SAST Tools & Static Code Analysis: The Complete Developer Guide
Written by the Rafter Team
Static Application Security Testing (SAST) tools analyze your source code for vulnerabilities without executing it. They catch SQL injection, cross-site scripting, hardcoded secrets, insecure configurations, and dozens of other flaws before your code leaves the development environment. For developers shipping code daily, SAST is the fastest way to find security issues—before attackers do.
The market for static code analysis tools has exploded. Semgrep, SonarQube, CodeQL, Snyk Code, Checkmarx—each tool makes bold claims about detection rates and developer experience. But choosing the wrong SAST tool wastes engineering time on false positives, misses critical vulnerabilities, or creates pipeline bottlenecks that slow your entire team. This guide cuts through the noise with a practical, developer-focused breakdown of how SAST works, which tools actually deliver, and how to integrate static analysis into your workflow without friction.

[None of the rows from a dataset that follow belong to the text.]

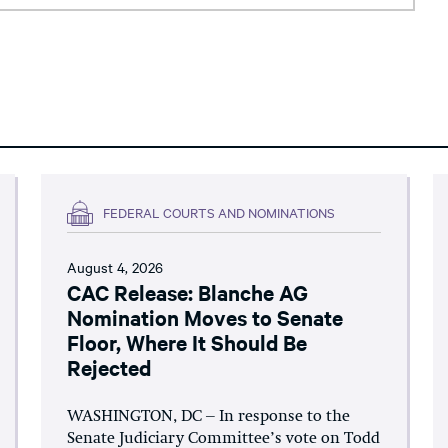
FEDERAL COURTS AND NOMINATIONS
August 4, 2026
CAC Release: Blanche AG
Nomination Moves to Senate
Floor, Where It Should Be
Rejected
WASHINGTON, DC – In response to the
Senate Judiciary Committee’s vote on Todd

SAST catches bugs that unit tests miss. A test verifies that code works correctly—SAST verifies that code works safely. SQL injection, path traversal, and insecure deserialization don't cause test failures, but they cause breaches. If you're only running tests, you're only checking half the picture.
Try Rafter free — connect your GitHub repo and get your first SAST scan in 30 seconds to 2 minutes.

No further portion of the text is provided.